Items from a dataset
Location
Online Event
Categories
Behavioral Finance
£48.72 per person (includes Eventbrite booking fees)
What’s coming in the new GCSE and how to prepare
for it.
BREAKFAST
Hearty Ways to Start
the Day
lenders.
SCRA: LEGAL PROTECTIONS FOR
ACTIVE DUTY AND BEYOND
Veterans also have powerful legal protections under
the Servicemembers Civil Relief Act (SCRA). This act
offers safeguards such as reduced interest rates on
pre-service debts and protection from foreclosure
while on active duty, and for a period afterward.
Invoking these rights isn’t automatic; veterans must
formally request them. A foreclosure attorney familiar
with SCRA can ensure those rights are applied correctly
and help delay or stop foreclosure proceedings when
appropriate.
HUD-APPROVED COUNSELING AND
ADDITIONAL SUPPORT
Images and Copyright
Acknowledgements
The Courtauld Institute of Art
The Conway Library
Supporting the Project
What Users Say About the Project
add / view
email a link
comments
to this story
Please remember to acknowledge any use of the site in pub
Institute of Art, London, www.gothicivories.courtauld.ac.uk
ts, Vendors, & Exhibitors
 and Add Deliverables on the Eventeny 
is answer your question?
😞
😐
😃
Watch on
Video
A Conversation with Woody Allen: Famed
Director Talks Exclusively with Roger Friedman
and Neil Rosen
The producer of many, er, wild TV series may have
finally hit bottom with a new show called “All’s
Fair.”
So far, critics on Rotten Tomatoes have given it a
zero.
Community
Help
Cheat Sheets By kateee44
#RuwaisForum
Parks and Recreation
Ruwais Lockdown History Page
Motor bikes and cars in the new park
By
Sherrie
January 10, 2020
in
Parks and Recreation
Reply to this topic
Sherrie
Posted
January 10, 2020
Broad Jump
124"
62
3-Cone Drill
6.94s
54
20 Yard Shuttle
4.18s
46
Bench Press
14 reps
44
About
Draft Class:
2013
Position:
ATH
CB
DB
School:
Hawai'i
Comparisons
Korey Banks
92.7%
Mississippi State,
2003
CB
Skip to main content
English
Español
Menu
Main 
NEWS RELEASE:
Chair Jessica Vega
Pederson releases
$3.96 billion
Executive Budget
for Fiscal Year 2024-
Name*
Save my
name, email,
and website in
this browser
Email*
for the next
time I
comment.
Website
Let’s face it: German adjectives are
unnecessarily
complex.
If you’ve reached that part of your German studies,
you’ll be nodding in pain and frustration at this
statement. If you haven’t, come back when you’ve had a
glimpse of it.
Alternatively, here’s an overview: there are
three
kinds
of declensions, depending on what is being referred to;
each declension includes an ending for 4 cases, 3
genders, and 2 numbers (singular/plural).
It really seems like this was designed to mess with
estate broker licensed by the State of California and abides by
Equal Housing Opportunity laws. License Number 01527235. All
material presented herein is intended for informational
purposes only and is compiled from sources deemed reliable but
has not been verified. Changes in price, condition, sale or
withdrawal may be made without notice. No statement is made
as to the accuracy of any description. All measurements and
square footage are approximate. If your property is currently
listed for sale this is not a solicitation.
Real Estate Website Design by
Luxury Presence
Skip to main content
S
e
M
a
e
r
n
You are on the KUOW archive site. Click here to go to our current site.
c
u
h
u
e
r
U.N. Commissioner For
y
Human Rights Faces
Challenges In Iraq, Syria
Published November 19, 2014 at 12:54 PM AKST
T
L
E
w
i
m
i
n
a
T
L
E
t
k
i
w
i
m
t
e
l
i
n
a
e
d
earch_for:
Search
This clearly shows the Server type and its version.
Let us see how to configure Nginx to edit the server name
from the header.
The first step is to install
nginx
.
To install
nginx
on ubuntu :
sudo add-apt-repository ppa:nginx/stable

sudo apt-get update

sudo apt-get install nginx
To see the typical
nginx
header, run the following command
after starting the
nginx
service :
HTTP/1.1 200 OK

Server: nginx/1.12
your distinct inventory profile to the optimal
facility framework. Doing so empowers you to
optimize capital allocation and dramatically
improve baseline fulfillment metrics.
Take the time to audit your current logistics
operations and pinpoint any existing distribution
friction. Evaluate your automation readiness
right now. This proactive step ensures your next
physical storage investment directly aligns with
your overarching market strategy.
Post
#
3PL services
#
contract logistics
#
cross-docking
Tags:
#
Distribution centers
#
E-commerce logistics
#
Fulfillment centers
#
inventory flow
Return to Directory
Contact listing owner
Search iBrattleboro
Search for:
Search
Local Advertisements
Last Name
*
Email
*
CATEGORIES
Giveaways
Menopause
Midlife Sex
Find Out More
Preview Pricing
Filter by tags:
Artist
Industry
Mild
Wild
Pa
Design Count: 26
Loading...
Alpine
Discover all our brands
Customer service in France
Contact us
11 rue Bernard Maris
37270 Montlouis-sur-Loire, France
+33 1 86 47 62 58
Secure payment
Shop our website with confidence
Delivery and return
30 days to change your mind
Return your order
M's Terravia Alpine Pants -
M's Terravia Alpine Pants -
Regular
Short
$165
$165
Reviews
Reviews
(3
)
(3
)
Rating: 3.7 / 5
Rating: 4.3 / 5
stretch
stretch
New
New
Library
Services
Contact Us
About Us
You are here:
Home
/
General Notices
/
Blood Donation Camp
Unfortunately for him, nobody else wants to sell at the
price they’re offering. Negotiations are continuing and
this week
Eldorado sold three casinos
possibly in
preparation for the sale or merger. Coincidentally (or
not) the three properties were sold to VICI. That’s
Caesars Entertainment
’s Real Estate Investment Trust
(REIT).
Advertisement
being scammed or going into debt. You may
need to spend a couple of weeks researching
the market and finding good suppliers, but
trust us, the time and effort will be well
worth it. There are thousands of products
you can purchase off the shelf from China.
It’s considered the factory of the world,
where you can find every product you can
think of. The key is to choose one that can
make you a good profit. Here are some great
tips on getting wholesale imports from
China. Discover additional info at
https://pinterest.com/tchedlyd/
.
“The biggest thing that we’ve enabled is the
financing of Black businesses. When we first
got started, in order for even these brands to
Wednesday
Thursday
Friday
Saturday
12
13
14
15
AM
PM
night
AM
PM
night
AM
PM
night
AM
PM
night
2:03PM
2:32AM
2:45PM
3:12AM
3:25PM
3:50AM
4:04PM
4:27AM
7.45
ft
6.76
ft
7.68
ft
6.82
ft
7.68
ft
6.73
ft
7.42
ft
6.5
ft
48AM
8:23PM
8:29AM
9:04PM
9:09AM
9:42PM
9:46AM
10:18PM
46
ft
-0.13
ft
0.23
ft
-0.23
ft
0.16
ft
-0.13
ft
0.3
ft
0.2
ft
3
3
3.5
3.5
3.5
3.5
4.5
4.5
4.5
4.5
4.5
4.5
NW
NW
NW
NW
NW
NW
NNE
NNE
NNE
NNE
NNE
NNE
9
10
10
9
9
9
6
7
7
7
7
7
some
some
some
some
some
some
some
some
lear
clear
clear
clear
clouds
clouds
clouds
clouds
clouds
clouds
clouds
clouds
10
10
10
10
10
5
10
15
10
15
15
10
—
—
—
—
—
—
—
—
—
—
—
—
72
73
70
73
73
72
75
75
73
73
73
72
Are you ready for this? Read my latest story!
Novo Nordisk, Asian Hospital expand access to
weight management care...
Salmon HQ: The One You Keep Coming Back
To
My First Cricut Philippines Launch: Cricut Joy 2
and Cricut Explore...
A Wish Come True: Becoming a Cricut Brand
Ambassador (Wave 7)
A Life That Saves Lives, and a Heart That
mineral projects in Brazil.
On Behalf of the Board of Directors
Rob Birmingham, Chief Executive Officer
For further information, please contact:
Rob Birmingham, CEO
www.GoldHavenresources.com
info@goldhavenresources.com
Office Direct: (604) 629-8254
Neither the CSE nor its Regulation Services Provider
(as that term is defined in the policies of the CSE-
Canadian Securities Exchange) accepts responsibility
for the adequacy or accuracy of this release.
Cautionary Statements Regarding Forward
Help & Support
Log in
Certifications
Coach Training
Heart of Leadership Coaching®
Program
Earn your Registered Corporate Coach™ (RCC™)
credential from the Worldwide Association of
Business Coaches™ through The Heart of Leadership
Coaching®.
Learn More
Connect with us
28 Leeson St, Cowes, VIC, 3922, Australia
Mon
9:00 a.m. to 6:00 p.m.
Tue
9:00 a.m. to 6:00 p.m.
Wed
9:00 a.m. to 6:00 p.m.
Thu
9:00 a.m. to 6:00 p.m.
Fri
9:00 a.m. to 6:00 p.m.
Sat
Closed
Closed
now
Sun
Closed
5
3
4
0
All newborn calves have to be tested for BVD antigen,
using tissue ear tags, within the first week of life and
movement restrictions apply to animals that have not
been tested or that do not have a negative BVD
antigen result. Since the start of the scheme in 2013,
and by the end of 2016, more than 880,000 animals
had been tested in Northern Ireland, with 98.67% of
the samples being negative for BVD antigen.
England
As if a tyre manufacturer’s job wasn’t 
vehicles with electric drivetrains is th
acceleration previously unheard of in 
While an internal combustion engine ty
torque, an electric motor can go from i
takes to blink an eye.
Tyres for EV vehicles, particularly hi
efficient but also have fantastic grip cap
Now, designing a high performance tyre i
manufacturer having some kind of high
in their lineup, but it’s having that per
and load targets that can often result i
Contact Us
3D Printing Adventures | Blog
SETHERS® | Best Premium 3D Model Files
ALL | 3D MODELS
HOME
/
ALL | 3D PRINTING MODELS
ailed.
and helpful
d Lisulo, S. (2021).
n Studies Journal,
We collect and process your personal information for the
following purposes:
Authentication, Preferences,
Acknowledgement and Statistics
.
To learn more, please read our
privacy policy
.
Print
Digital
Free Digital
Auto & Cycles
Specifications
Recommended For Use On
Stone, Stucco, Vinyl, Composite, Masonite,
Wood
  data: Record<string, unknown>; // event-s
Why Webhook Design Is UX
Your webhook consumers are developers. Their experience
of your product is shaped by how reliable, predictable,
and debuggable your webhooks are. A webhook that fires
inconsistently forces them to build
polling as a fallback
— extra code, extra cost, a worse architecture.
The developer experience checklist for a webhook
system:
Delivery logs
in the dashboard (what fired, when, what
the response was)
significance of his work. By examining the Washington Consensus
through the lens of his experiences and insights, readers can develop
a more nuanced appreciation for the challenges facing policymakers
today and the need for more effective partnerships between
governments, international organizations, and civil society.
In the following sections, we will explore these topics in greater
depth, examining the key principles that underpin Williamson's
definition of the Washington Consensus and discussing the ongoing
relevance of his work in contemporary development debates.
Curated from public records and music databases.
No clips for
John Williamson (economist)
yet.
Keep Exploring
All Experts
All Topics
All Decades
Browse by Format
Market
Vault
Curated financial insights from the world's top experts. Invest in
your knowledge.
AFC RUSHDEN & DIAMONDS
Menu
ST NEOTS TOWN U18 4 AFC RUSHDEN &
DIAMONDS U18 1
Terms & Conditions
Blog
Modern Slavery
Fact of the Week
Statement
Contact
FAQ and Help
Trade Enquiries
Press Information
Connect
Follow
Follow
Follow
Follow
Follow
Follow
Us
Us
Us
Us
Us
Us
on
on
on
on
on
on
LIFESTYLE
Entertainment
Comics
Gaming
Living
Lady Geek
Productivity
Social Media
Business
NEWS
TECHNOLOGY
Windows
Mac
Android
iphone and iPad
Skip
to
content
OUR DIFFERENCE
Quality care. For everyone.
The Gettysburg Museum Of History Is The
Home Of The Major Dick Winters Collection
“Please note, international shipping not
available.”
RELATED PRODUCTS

How to complete this task:
As listed above, the lines from the line with "significance of his" to the line with "governments, international organizations, and" are to be echoed exactly, with both ends included and nothing added.

Result of this exercise:
significance of his work. By examining the Washington Consensus
through the lens of his experiences and insights, readers can develop
a more nuanced appreciation for the challenges facing policymakers
today and the need for more effective partnerships between
governments, international organizations, and civil society.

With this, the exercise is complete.